V. Right to a Free Education
Art. 10(e) of the Declaration on Social Progress and Development of 11 December 1969 prioritizes the eradication of illiteracy and the assurance of the right to universal access to culture, to free compulsory education at the elementary level and to free education at all levels. Article 13 of the Additional Protocol on the Area of Economic, Social and Cultural Rights, to the American Convention on Human Rights 11/22/69, known as the Protocol of San Salvador explains in near quotation of the International Covenant on Economic, Social and Cultural Rights of 16 December 1966 everyone has the right to education, the States Parties to this Protocol agree that education should be directed towards the full development of the human personality and human dignity and should strengthen respect for human rights, ideological pluralism, fundamental freedoms, justice and peace. They further agree that education ought to enable everyone to participate effectively in a democratic and pluralistic society and achieve a decent existence and should foster understanding, tolerance and friendship among all nations and all racial, ethnic or religious groups and promote activities for the maintenance of peace. The States Parties to this Protocol recognize that in order to achieve the full exercise of the right to education: Primary education should be compulsory and accessible to all without cost; Secondary education in its different forms, including technical and vocational secondary education, should be made generally available and accessible to all by every appropriate means, and in particular, by the progressive introduction of free education; Higher education should be made equally accessible to all, on the basis of individual capacity, by every appropriate means, and in particular, by the progressive introduction of free education.
The right to a free education is basic to all human rights treaties upon education and the primary objective of higher education is for it to be progressively free.

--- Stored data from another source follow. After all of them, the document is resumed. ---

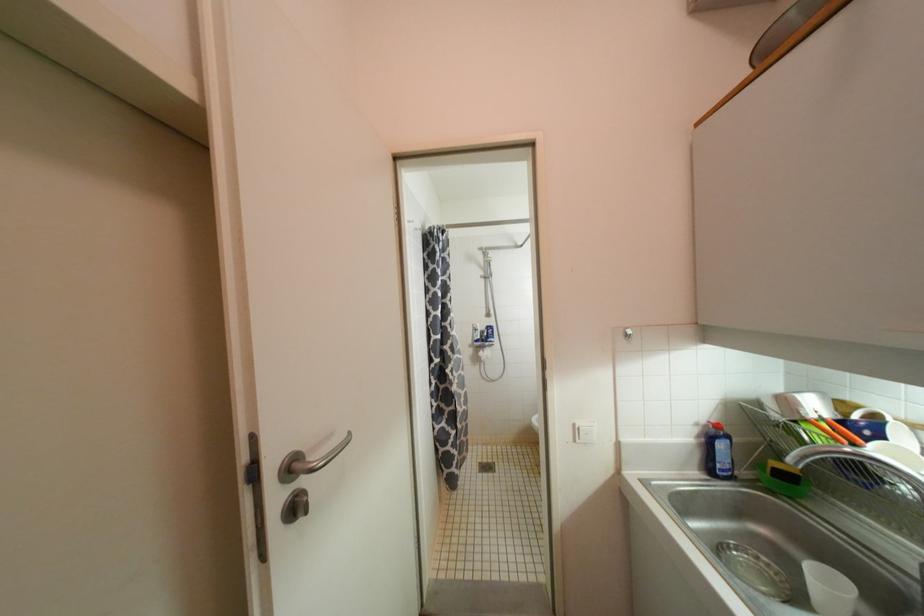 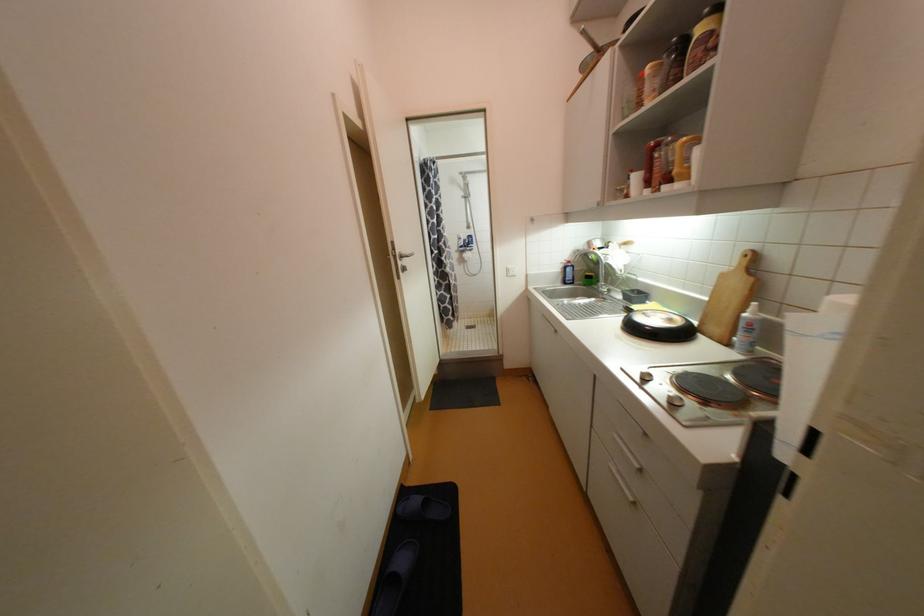 Question: I am providing you with two images of the same scene from different viewpoints. Please identify which objects are invisible in image2.

Choices:
 (A) white light switch
 (B) white spray bottle
 (C) wooden cutting board
 (D) none of these

Answer: (D) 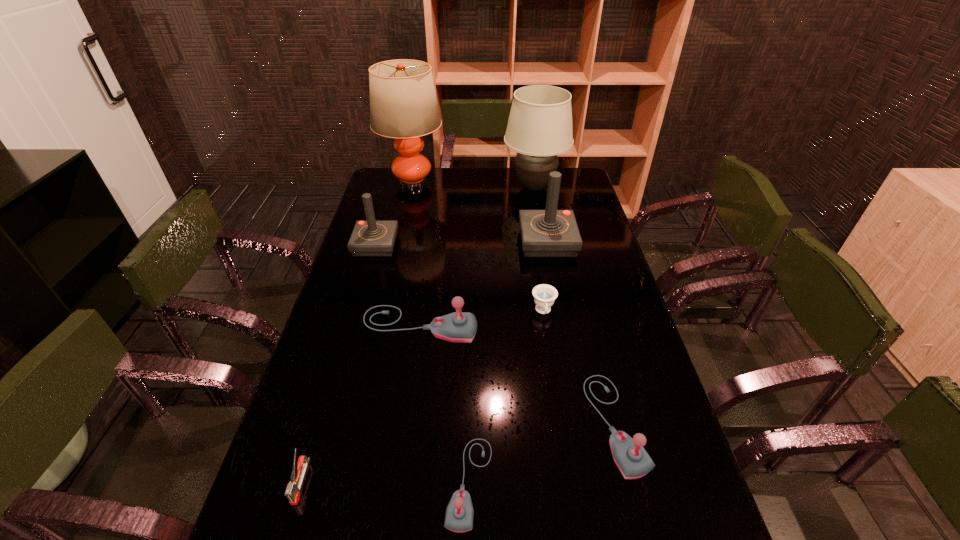 At what (x,y) coordinates should I click in order to perform the action: click on lampshade located in the right edge section of the desktop. Please return your answer as a coordinate pair (x, y). This screenshot has width=960, height=540. Looking at the image, I should click on (539, 128).

You are a GUI agent. You are given a task and a screenshot of the screen. Output one action in this format:
    pyautogui.click(x=<x>, y=<y>)
    Task: Click on the object situated at the far left corner
    This screenshot has width=960, height=540.
    Given the screenshot: What is the action you would take?
    pyautogui.click(x=403, y=104)

Where is `object at the far right corner`? object at the far right corner is located at coordinates (539, 128).

Locate an element on the screen. The height and width of the screenshot is (540, 960). free space at the far edge is located at coordinates (458, 192).

Where is `free location at the right edge`? This screenshot has width=960, height=540. free location at the right edge is located at coordinates (593, 369).

Find the location of a particular element. The image size is (960, 540). vacant area that lies between the third tallest joystick and the lampshade is located at coordinates (477, 256).

Find the location of a particular element. vacant area that lies between the stapler and the seventh shortest object is located at coordinates (424, 362).

Find the location of a particular element. vacant region between the shortest object and the second tallest joystick is located at coordinates (460, 278).

The image size is (960, 540). Identify the location of vacant region between the sixth shortest object and the lamp. (394, 214).

At what (x,y) coordinates should I click in order to perform the action: click on vacant space that is in between the lamp and the second tallest object. Please return your answer as a coordinate pair (x, y). The height and width of the screenshot is (540, 960). Looking at the image, I should click on (473, 185).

It is the concept of freedom that is being tried in this case. Not only is the student loan collection agency acting irrationally in that they are trying to collect from someone living below the poverty line but they have conspired with prisons to persecute the advocate of freedom who the state does not pay, although they are obligated to. It is the ideal of free higher education that we seek to enforce in this case. First we shall liberate the student loan corporation and state debt collection service from the corrupt influence of the Attorney General and he can again write his page, that we shall call basic literacy. Second we shall enforce the basic philosophic principle of debt collection in regards to inviolability of the poverty line. Third the student loan corporation shall cancel all debts to Great Lakes Higher Education Guaranty Corporation at their own expense in apology for the harassing calls terrorist attacks and criminal corruption that they are reliant upon myself to resolve. Fourth we shall free Michael Luebbe from his years of false imprisonment and ensure that he is settled, from whence the student loan corporation could satisfy my bankrupt student loan. No negotiations will be conducted with the student loan corporation or Attorney General whereas they are together, a terrorist organization.